Bang Bamru (บางบำหรุ, /th/) is a khwaeng (subdistrict) of Bang Phlat District in Thonburi side of Bangkok.

==History==
The name "Bang Bamru" after the local canal, Khlong Bang Bamru that flows through central of the area. Khlong Bang Bumru is separated from the right side of Khlong Bangkok Noi in the neighbouring area Arun Amarin of Bangkok Noi District pass beside of CentralPlaza Pinklao northward up till the southern railway on the periphery of Bang Phlat in its district with Tambon Wat Chalo, Amphoe Bang Kruai of Nonthaburi Province.
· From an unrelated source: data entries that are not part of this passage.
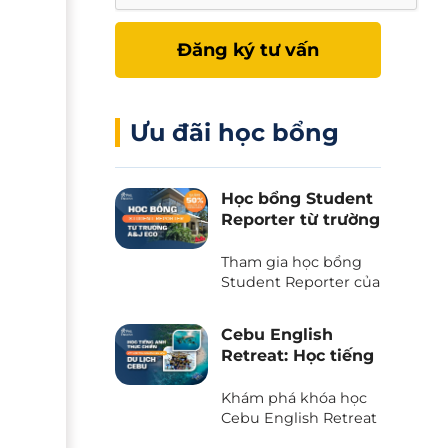
Đăng ký tư vấn
Ưu đãi học bổng
Học bổng Student
Reporter từ trường
A&J Eco - Giảm
50% học phí và chi
Tham gia học bổng
phí ăn ở
Student Reporter của
trường A&J Eco
campus - Chương
Cebu English
trình độc quyền chỉ
Retreat: Học tiếng
có tại Phil English -
Anh kết hợp du
Miễn giảm ngay 50%
lịch trải nghiệm
Khám phá khóa học
học phí, tiết kiệm tối
tại thiên đường
Cebu English Retreat
đa khi du học.
- Chương trình liên
biển Cebu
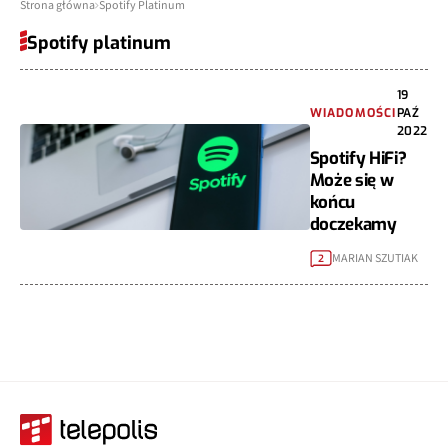
Strona główna
Spotify Platinum
Spotify platinum
19
WIADOMOŚCI
PAŹ
2022
Spotify HiFi?
Może się w
końcu
doczekamy
MARIAN SZUTIAK
2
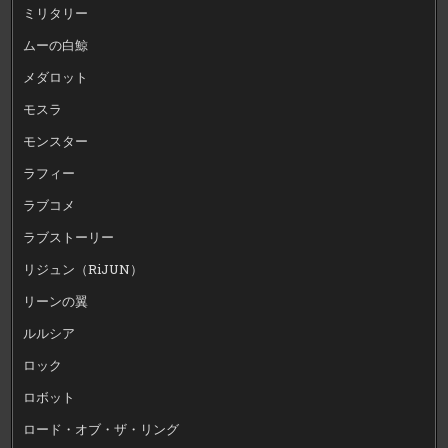
ミリタリー
ムーの白鯨
メダロット
モスラ
モンスター
ラフィー
ラブコメ
ラブストーリー
リジュン（RiJUN）
リーンの翼
ルルシア
ロック
ロボット
ロード・オブ・ザ・リング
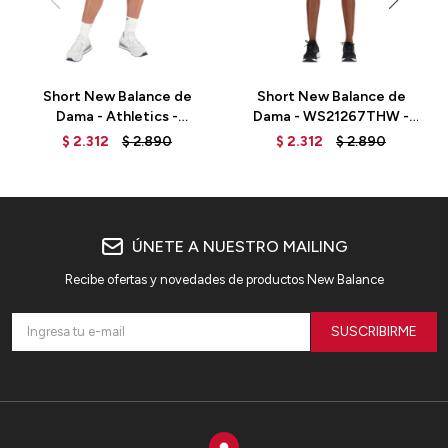
Short New Balance de
Short New Balance de
Dama - Athletics -
Dama - WS21267THW -
WS33500ACK - BLACK
GREEN
$
2.312
$
2.890
$
2.312
$
2.890
ÚNETE A NUESTRO MAILING
Recibe ofertas y novedades de productos New Balance
SUSCRIBIRME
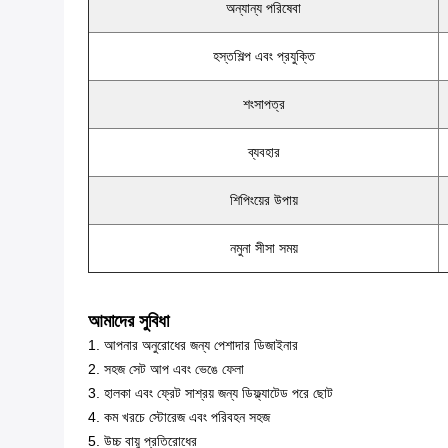
অন্যান্য পরিষেবা
হস্তশিল্প এবং প্রযুক্তি
শংসাপত্র
ব্যবহার
শিপিংয়ের উপায়
নমুনা সীসা সময়
আমাদের সুবিধা
1. আপনার অনুরোধের জন্য পেশাদার ডিজাইনার
2. সহজ সেট আপ এবং ভেঙে ফেলা
3. হালকা এবং ফ্রেট সাশ্রয় জন্য ডিফ্ল্যাটেড পরে ছোট
4. কম খরচে স্টোরেজ এবং পরিবহন সহজ
5. উচ্চ বায়ু প্রতিরোধের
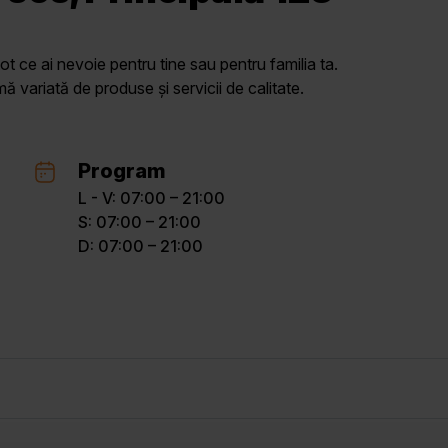
ot ce ai nevoie pentru tine sau pentru familia ta.
variată de produse și servicii de calitate.
Program
L - V: 07:00 – 21:00
S: 07:00 – 21:00
D: 07:00 – 21:00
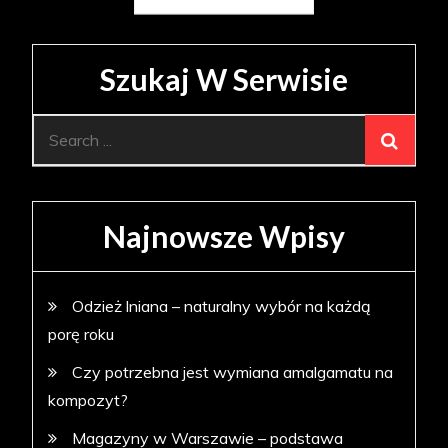
po
wpisach
Szukaj W Serwisie
Search
for:
Najnowsze Wpisy
Odzież lniana – naturalny wybór na każdą
porę roku
Czy potrzebna jest wymiana amalgamatu na
kompozyt?
Magazyny w Warszawie – podstawa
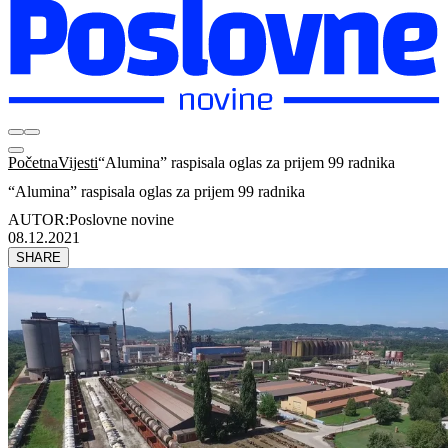
Početna
Vijesti
“Alumina” raspisala oglas za prijem 99 radnika
“Alumina” raspisala oglas za prijem 99 radnika
AUTOR:
Poslovne novine
08.12.2021
SHARE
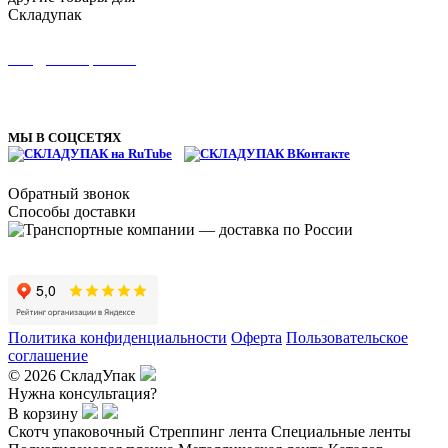
Складупак
8 (495) 134-11-66
info@skladupack.ru
ТЦ Можайский двор, Западная улица, с100, пгт Новоивановское,
Одинцовский г.о., Московская область
МЫ В СОЦСЕТЯХ
Обратный звонок
Способы доставки
Политика конфиденциальности
Оферта
Пользовательское
соглашение
© 2026 СкладУпак
Нужна консультация?
В корзину
Скотч упаковочный
Стреппинг лента
Специальные ленты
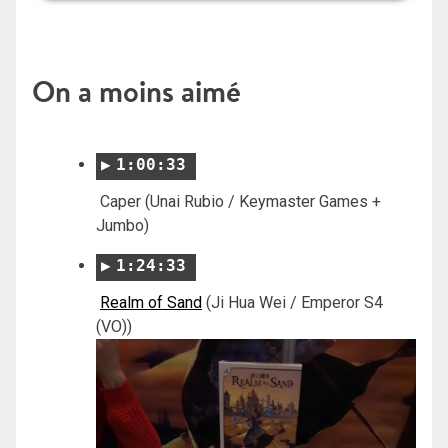
On a moins aimé
1:00:33
Caper (Unai Rubio / Keymaster Games +
Jumbo)
1:24:33
Realm of Sand
(Ji Hua Wei / Emperor S4
(VO))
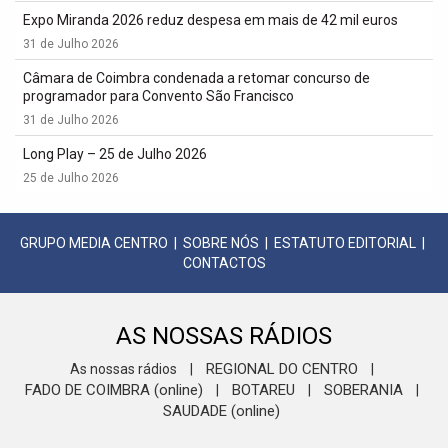
Expo Miranda 2026 reduz despesa em mais de 42 mil euros
31 de Julho 2026
Câmara de Coimbra condenada a retomar concurso de
programador para Convento São Francisco
31 de Julho 2026
Long Play – 25 de Julho 2026
25 de Julho 2026
GRUPO MEDIA CENTRO
|
SOBRE NÓS
|
ESTATUTO EDITORIAL
|
CONTACTOS
AS NOSSAS RÁDIOS
REGIONAL DO CENTRO
As nossas rádios
|
|
FADO DE COIMBRA (online)
BOTAREU
SOBERANIA
|
|
|
SAUDADE (online)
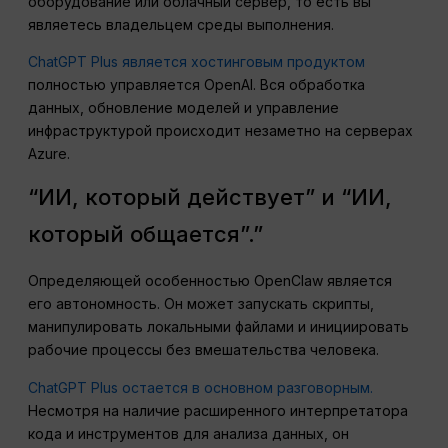
оборудование или облачный сервер, то есть вы
являетесь владельцем среды выполнения.
ChatGPT Plus является хостинговым продуктом
полностью управляется OpenAI. Вся обработка
данных, обновление моделей и управление
инфраструктурой происходит незаметно на серверах
Azure.
“ИИ, который действует” и “ИИ,
который общается”.”
Определяющей особенностью OpenClaw является
его автономность. Он может запускать скрипты,
манипулировать локальными файлами и инициировать
рабочие процессы без вмешательства человека.
ChatGPT Plus остается в основном разговорным.
Несмотря на наличие расширенного интерпретатора
кода и инструментов для анализа данных, он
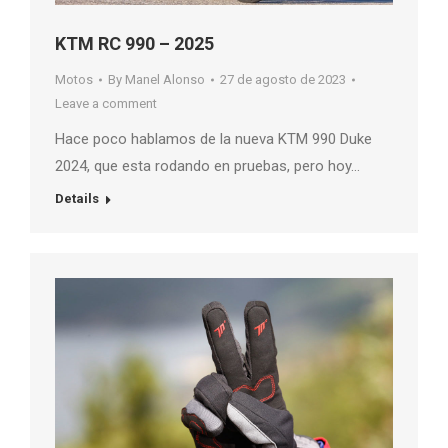
KTM RC 990 – 2025
Motos
By
Manel Alonso
27 de agosto de 2023
Leave a comment
Hace poco hablamos de la nueva KTM 990 Duke
2024, que esta rodando en pruebas, pero hoy…
Details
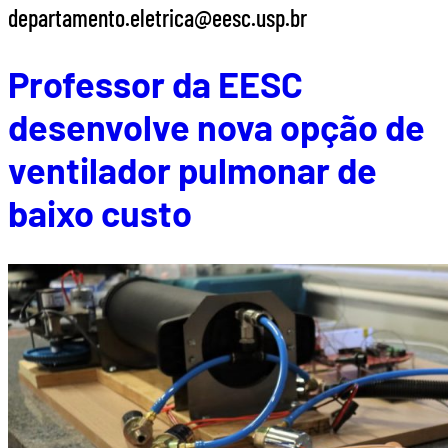
departamento.eletrica@eesc.usp.br
Professor da EESC
desenvolve nova opção de
ventilador pulmonar de
baixo custo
This canal is about 4–5 m (13.12–16.40 ft) wide and 840 m (2,755 ft) long.

Bang Bamru in the past was an area known for being a good place to plant pineapples.

Bang Bamru separated from Bangkok Noi District in 1989, along with the other areas of Bang Phlat District.

==Geography==
Bang Bamru is regarded as the southwest part of the district.

The area is bounded by other subdistricts (from north clockwise): Bang Phlat in its district (Sirindhorn Road is a divider line), Bang Yi Khan in its district (Charan Sanitwong Road is a divider line), Arun Amarin in Bangkok Noi District (Borommaratchachonnani Road is a divider line), Bang Phlat in its district (Sirindhorn Road is a divider line), respectively.

The southern railway station Bang Bamru, lies just outside the Bang Bamru boundary in the neighbouring Bang Phlat Subdistrict.

"Pinklao" is also another name for this area (along with Bang Yi Khan and Arun Amarin).

==Transportation==
Bang Bamru is served by MRT Blue Line's Bang Yi Khan Station (BL05), where the station is located above Charan Sanitwong Road near Borommaratchachonnani Intersection.